(Page images and extracted text)
# # #

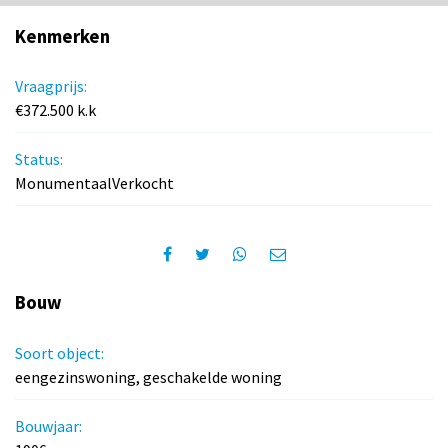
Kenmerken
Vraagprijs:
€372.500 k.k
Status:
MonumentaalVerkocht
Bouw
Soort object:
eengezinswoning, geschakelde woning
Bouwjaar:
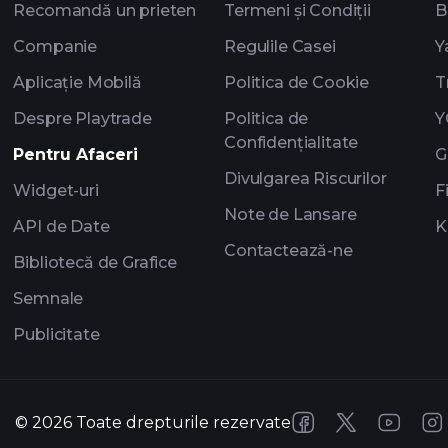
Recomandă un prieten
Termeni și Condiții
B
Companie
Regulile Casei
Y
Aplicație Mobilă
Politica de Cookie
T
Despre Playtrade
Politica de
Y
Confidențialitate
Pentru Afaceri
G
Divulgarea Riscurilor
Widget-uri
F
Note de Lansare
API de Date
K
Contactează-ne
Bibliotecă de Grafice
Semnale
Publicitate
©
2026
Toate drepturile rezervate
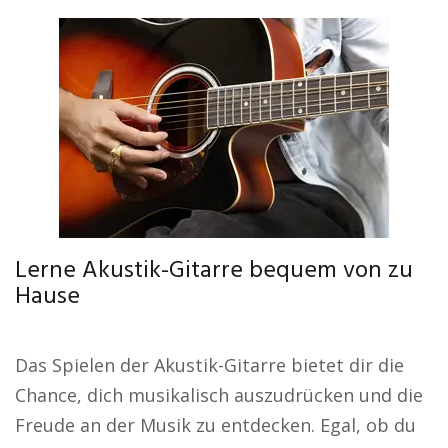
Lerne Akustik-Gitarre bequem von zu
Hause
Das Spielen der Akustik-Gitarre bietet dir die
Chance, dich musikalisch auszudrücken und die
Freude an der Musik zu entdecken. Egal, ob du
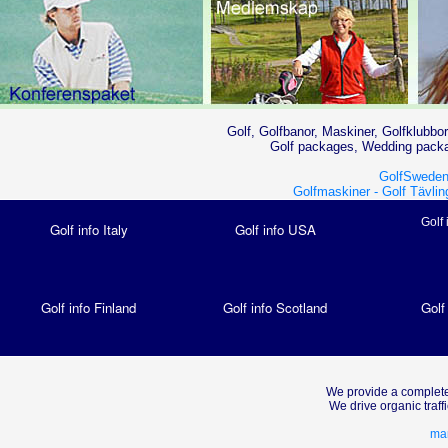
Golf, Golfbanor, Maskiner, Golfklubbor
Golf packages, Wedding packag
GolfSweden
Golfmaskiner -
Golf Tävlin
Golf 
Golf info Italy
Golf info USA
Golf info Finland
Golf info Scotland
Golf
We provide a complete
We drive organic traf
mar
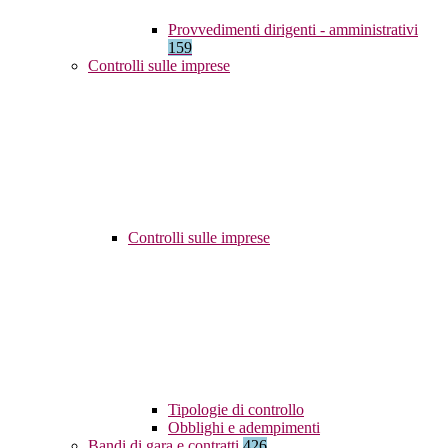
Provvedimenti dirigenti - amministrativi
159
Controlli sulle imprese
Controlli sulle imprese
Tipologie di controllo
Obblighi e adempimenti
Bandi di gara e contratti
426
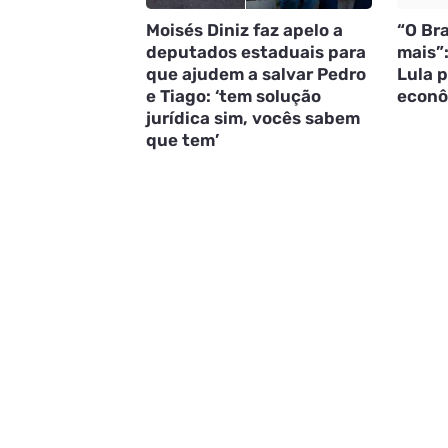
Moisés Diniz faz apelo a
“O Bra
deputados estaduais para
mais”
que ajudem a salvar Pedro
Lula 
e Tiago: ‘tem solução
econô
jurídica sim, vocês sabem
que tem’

# # #

## EXERCISE DESCRIPTION
Throughout the records above, find the lines in which the word "Gitarre" appears and return them.

## REPLY TO THE EXERCISE
Lerne Akustik-Gitarre bequem von zu
Das Spielen der Akustik-Gitarre bietet dir die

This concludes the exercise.